Write back every entry exactly as it reads, with the pictures left behind.

** Input records follows **

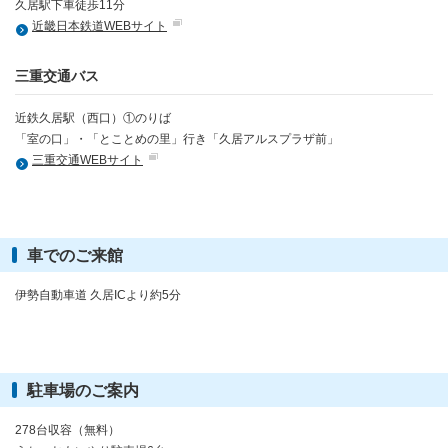
久居駅下車徒歩11分
近畿日本鉄道WEBサイト
三重交通バス
近鉄久居駅（西口）①のりば
「室の口」・「とことめの里」行き「久居アルスプラザ前」
三重交通WEBサイト
車でのご来館
伊勢自動車道 久居ICより約5分
駐車場のご案内
278台収容（無料）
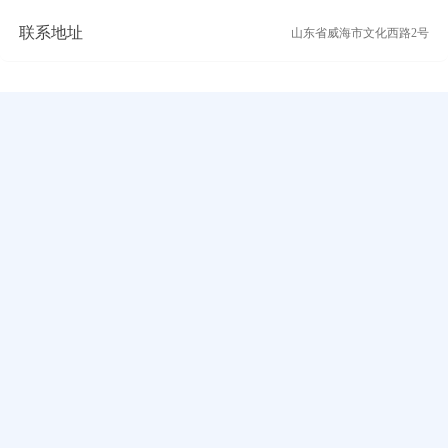
联系地址
山东省威海市文化西路2号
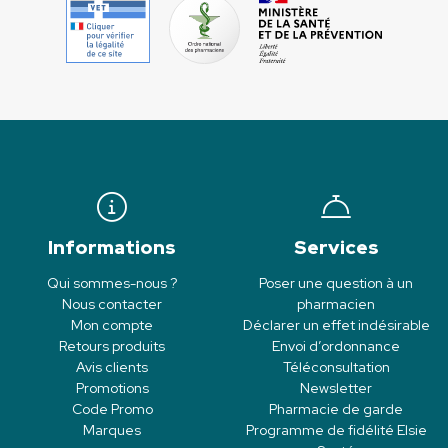
Informations
Services
Qui sommes-nous ?
Poser une question à un
Nous contacter
pharmacien
Mon compte
Déclarer un effet indésirable
Retours produits
Envoi d’ordonnance
Avis clients
Téléconsultation
Promotions
Newsletter
Code Promo
Pharmacie de garde
Marques
Programme de fidélité Elsie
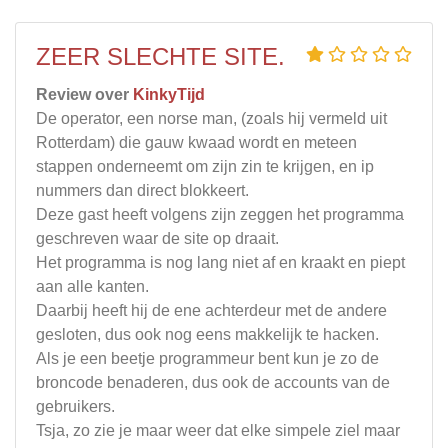
ZEER SLECHTE SITE.
Review over
KinkyTijd
De operator, een norse man, (zoals hij vermeld uit
Rotterdam) die gauw kwaad wordt en meteen
stappen onderneemt om zijn zin te krijgen, en ip
nummers dan direct blokkeert.
Deze gast heeft volgens zijn zeggen het programma
geschreven waar de site op draait.
Het programma is nog lang niet af en kraakt en piept
aan alle kanten.
Daarbij heeft hij de ene achterdeur met de andere
gesloten, dus ook nog eens makkelijk te hacken.
Als je een beetje programmeur bent kun je zo de
broncode benaderen, dus ook de accounts van de
gebruikers.
Tsja, zo zie je maar weer dat elke simpele ziel maar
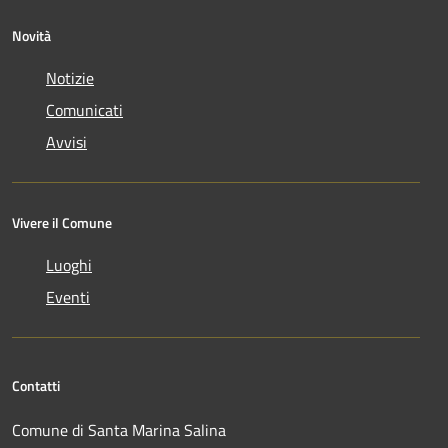
Novità
Notizie
Comunicati
Avvisi
Vivere il Comune
Luoghi
Eventi
Contatti
Comune di Santa Marina Salina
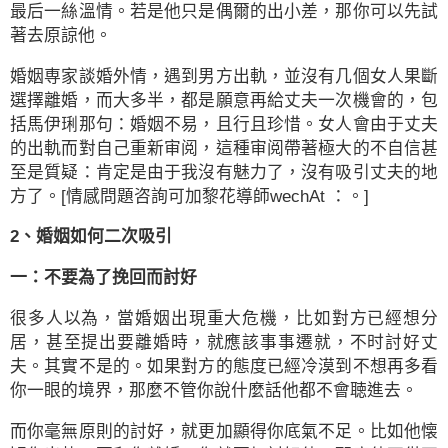
最后一絲溫情。若是他只是偶爾的出小差，那你可以先試
著去原諒他。
婚姻専家談婚外情，遇到男方出軌，並沒有几個女人果斷
選擇離婚，而大多半，都是願意再給丈夫一次機會的，包
括馬伊琍那句：婚姻不易，且行且珍惜。女人會由于丈夫
的出軌而對自己重新审阅，這種审阅帶著極大的不自信甚
至是質疑：肯定是由于我沒有魅力了，沒有吸引丈夫的地
方了。[情感問題咨詢可加黎花導師wechAt ：。]
2、婚姻如何二次吸引
一：不要為了挽回而討好
很多人以為，當婚姻出現重大危機，比如對方已經想分
居，甚至提出要離婚時，就應該事事遷就，不时討好丈
夫。其實不是的。如果對方的態度已經冷漠到不想再多看
你一眼的境界，那麼不管你說什麼話他都不會聴進去。
而你毫無原則的討好，就更加顯得你底氣不足。比如他懐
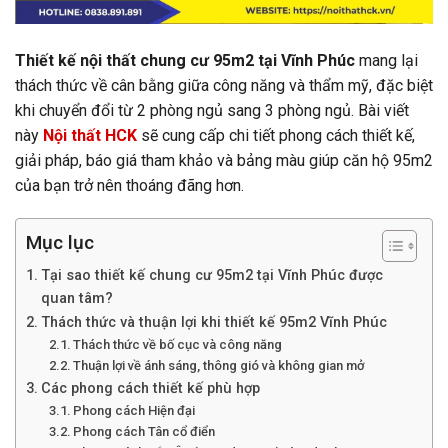
Thiết kế nội thất chung cư 95m2 tại Vĩnh Phúc
mang lại
thách thức về cân bằng giữa công năng và thẩm mỹ, đặc biệt
khi chuyển đổi từ 2 phòng ngủ sang 3 phòng ngủ. Bài viết
này
Nội thất HCK
sẽ cung cấp chi tiết phong cách thiết kế,
giải pháp, báo giá tham khảo và bảng màu giúp căn hộ 95m2
của bạn trở nên thoáng đãng hơn.
Mục lục
Tại sao thiết kế chung cư 95m2 tại Vĩnh Phúc được
quan tâm?
Thách thức và thuận lợi khi thiết kế 95m2 Vĩnh Phúc
Thách thức về bố cục và công năng
Thuận lợi về ánh sáng, thông gió và không gian mở
Các phong cách thiết kế phù hợp
Phong cách Hiện đại
Phong cách Tân cổ điển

** End of Input records **

• **Result of this task**:
久居駅下車徒歩11分
近畿日本鉄道WEBサイト
三重交通バス
近鉄久居駅（西口）①のりば
「室の口」・「とことめの里」行き「久居アルスプラザ前」
三重交通WEBサイト
車でのご来館
伊勢自動車道 久居ICより約5分
駐車場のご案内
278台収容（無料）
联系地址
山东省威海市文化西路2号
Informations
Services
Qui sommes-nous ?
Poser une question à un
Nous contacter
pharmacien
Mon compte
Déclarer un effet indésirable
Retours produits
Envoi d’ordonnance
Avis clients
Téléconsultation
Promotions
Newsletter
Code Promo
Pharmacie de garde
Marques
Programme de fidélité Elsie
ZEER SLECHTE SITE.
Review over
KinkyTijd
De operator, een norse man, (zoals hij vermeld uit
Rotterdam) die gauw kwaad wordt en meteen
stappen onderneemt om zijn zin te krijgen, en ip
nummers dan direct blokkeert.
Deze gast heeft volgens zijn zeggen het programma
geschreven waar de site op draait.
Het programma is nog lang niet af en kraakt en piept
aan alle kanten.
Daarbij heeft hij de ene achterdeur met de andere
gesloten, dus ook nog eens makkelijk te hacken.
Als je een beetje programmeur bent kun je zo de
broncode benaderen, dus ook de accounts van de
gebruikers.
Tsja, zo zie je maar weer dat elke simpele ziel maar
Novità
Notizie
Comunicati
Avvisi
Vivere il Comune
Luoghi
Eventi
Contatti
Comune di Santa Marina Salina
最后一絲溫情。若是他只是偶爾的出小差，那你可以先試
著去原諒他。
婚姻専家談婚外情，遇到男方出軌，並沒有几個女人果斷
選擇離婚，而大多半，都是願意再給丈夫一次機會的，包
括馬伊琍那句：婚姻不易，且行且珍惜。女人會由于丈夫
的出軌而對自己重新审阅，這種审阅帶著極大的不自信甚
至是質疑：肯定是由于我沒有魅力了，沒有吸引丈夫的地
方了。[情感問題咨詢可加黎花導師wechAt ：。]
2、婚姻如何二次吸引
一：不要為了挽回而討好
很多人以為，當婚姻出現重大危機，比如對方已經想分
居，甚至提出要離婚時，就應該事事遷就，不时討好丈
夫。其實不是的。如果對方的態度已經冷漠到不想再多看
你一眼的境界，那麼不管你說什麼話他都不會聴進去。
而你毫無原則的討好，就更加顯得你底氣不足。比如他懐
Thiết kế nội thất chung cư 95m2 tại Vĩnh Phúc
mang lại
thách thức về cân bằng giữa công năng và thẩm mỹ, đặc biệt
khi chuyển đổi từ 2 phòng ngủ sang 3 phòng ngủ. Bài viết
này
Nội thất HCK
sẽ cung cấp chi tiết phong cách thiết kế,
giải pháp, báo giá tham khảo và bảng màu giúp căn hộ 95m2
của bạn trở nên thoáng đãng hơn.
Mục lục
Tại sao thiết kế chung cư 95m2 tại Vĩnh Phúc được
quan tâm?
Thách thức và thuận lợi khi thiết kế 95m2 Vĩnh Phúc
Thách thức về bố cục và công năng
Thuận lợi về ánh sáng, thông gió và không gian mở
Các phong cách thiết kế phù hợp
Phong cách Hiện đại
Phong cách Tân cổ điển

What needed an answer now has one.